Go through the listing and copy each line with the string "Decrease".

◇ ◇ ◇ ◇ ◇ ◇ ◇

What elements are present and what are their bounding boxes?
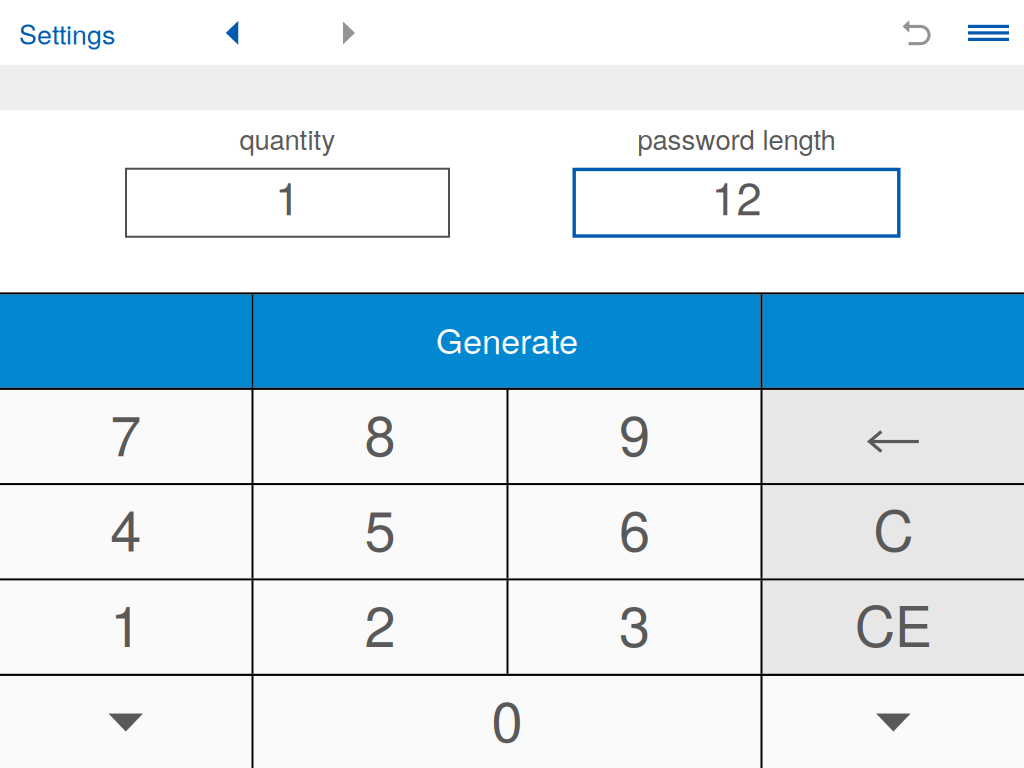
button[interactable]: 8 (254, 390, 506, 483)
staticText: 4 (110, 487, 141, 568)
staticText: CE (855, 583, 932, 663)
staticText: 3 (619, 583, 650, 663)
staticText: 5 (365, 487, 396, 568)
staticText: 2 (365, 583, 396, 663)
button[interactable]: Next field (326, 0, 372, 66)
button[interactable]: C (763, 485, 1024, 578)
button[interactable]: Menu (962, 0, 1015, 66)
staticText: quantity (240, 118, 336, 158)
staticText: 1 (275, 163, 300, 228)
button[interactable]: Undo (891, 0, 939, 66)
button[interactable]: Previous field (209, 0, 255, 66)
staticText: 9 (619, 392, 650, 472)
staticText: 6 (619, 487, 650, 568)
button[interactable]: 7 (0, 390, 252, 483)
button[interactable]: Decrease quantity (0, 676, 252, 768)
staticText: password length (638, 118, 836, 158)
button[interactable]: Options (0, 295, 252, 388)
button[interactable]: Generate (254, 295, 760, 388)
button[interactable]: 4 (0, 485, 252, 578)
button[interactable]: 2 (254, 581, 506, 674)
staticText: C (873, 487, 913, 568)
button[interactable]: 6 (509, 485, 760, 578)
staticText: 1 (110, 583, 141, 663)
button[interactable]: CE (763, 581, 1024, 674)
button[interactable]: Backspace (763, 390, 1024, 483)
staticText: 0 (492, 678, 523, 758)
staticText: Generate (436, 315, 578, 364)
button[interactable]: Settings (0, 0, 125, 66)
button[interactable]: 5 (254, 485, 506, 578)
button[interactable]: 12 (572, 168, 900, 238)
button[interactable]: 1 (0, 581, 252, 674)
button[interactable]: Copy (763, 295, 1024, 388)
staticText: 12 (712, 163, 762, 228)
button[interactable]: 1 (125, 168, 450, 238)
button[interactable]: 9 (509, 390, 760, 483)
button[interactable]: Decrease length (763, 676, 1024, 768)
button[interactable]: 3 (509, 581, 760, 674)
staticText: Settings (19, 14, 115, 52)
staticText: 8 (365, 392, 396, 472)
button[interactable]: 0 (254, 676, 760, 768)
staticText: 7 (110, 392, 141, 472)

◇ ◇ ◇ ◇ ◇ ◇ ◇

**Output**
button[interactable]: Decrease quantity (0, 676, 252, 768)
button[interactable]: Decrease length (763, 676, 1024, 768)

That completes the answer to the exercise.